TASK STATEMENT: In the entries below, the lines from the one with "עדכונים וחדשות |" through the one with "הפועל תל אביב" are to be copied exactly; both ends count.

RECORD EXTRACTS:
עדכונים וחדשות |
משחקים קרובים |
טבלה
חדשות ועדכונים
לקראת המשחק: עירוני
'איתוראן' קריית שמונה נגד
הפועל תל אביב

---

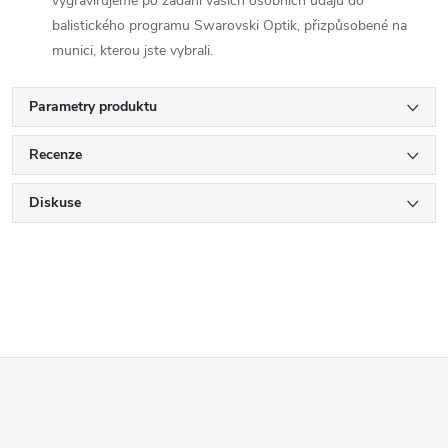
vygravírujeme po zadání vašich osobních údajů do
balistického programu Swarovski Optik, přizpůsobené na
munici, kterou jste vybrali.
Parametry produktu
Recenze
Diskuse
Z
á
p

FINISHED EXERCISE:
עדכונים וחדשות |
משחקים קרובים |
טבלה
חדשות ועדכונים
לקראת המשחק: עירוני
'איתוראן' קריית שמונה נגד
הפועל תל אביב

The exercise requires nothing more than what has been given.